### Required work
Please reproduce the data exactly, excluding any pictures it contains.

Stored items

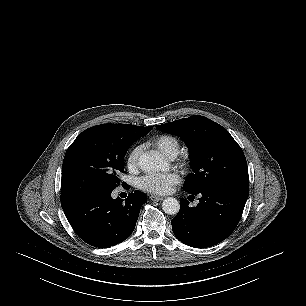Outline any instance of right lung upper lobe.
<instances>
[{
  "instance_id": "obj_1",
  "label": "right lung upper lobe",
  "mask_w": 306,
  "mask_h": 306,
  "mask_svg": "<svg viewBox=\"0 0 306 306\" xmlns=\"http://www.w3.org/2000/svg\"><path fill=\"white\" fill-rule=\"evenodd\" d=\"M99 126L119 131L122 134L142 135V136H145L153 128V126L140 127L131 124H105ZM99 126H94V127H99Z\"/></svg>"
}]
</instances>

### Your response
Outline any instance of right lung upper lobe.
<instances>
[{
  "instance_id": "obj_1",
  "label": "right lung upper lobe",
  "mask_w": 306,
  "mask_h": 306,
  "mask_svg": "<svg viewBox=\"0 0 306 306\" xmlns=\"http://www.w3.org/2000/svg\"><path fill=\"white\" fill-rule=\"evenodd\" d=\"M99 126L119 131L122 134L142 135V136H145L153 128V126L140 127L131 124H105ZM99 126H94V127H99Z\"/></svg>"
}]
</instances>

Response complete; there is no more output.